I somehow can't help but think of ''Lady 's Chatterley's Lover'' when I think of Bovary but that is me. I think differently.
The other thing I have to admit is that there is nothing liberating about Emma in Bovary. The way I look at it is that she was 'passed on' from one man to another and then let down by the very lovers she thought highly of. It tells me something about the society she lived in and reinforces the lack of emotional attachments the characters in Bovary seem to have been objected too.
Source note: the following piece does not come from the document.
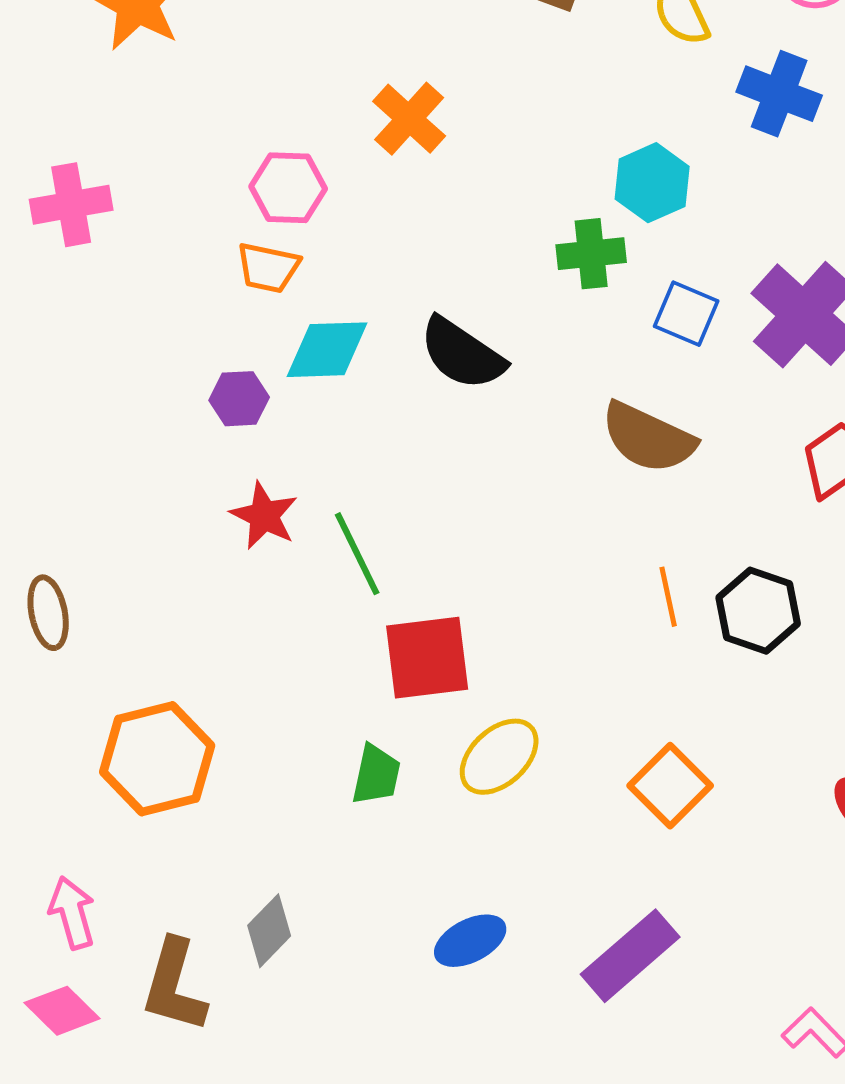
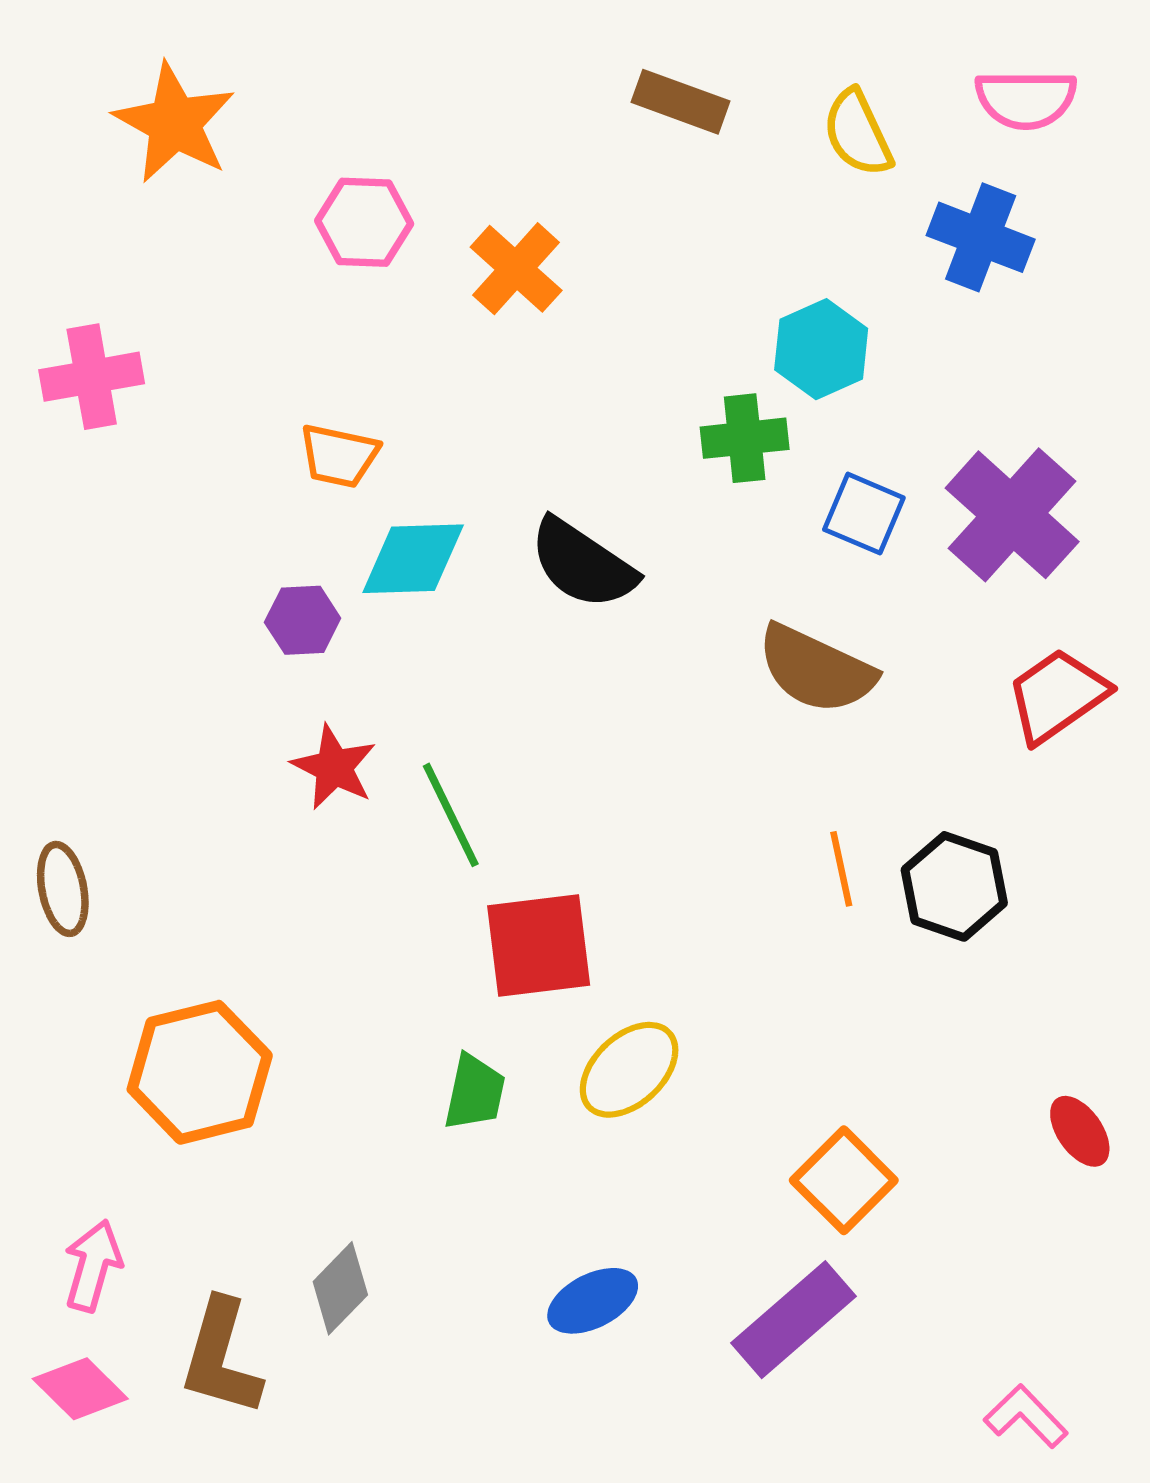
pink hexagon: (288, 188) -> (364, 222), moved
orange square: (670, 786) -> (844, 1180), moved
pink arrow: (72, 913) -> (93, 1266), turned 32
The exploits of Emma were purely sexual and nothing else came out of it and that is as far as I am concerned vacuous and not without consequences.
I could not help but notice the word OVARY in B/OVARY. Maybe that is another reason why I chose to focus on the word 'Madame' in contrast with a 'Madam' that runs a brothel.
Maybe Flaubert obsession for the 'juste word' was eventually fulfilled with the anagrams of 'Madame de Bovary' ie 'madam and ovary' and what is left are the letters 'E' 'DE' 'B' an anagram for BEDE/BEBE. Who knows.
That is my interpretations of things and of course anything goes when it comes to a story with a title it is open to suggestions and mine is as such.
One thing I do find fascinating about Madame de Bovary is that the heroine of the book is female called Emma and the writer is Flaubert a male. In contrast Jayne Eyre a female heroine to Bronte's sister a female writer or even Emma with Jane Austen.
The question is this:
Do male writers tend to fantasise their female lead characters with sexual subjectories for a deliverance of some kind a liberation of some sort take Lolita again Nabokov is a male writer.
It is just an observation worthy of making.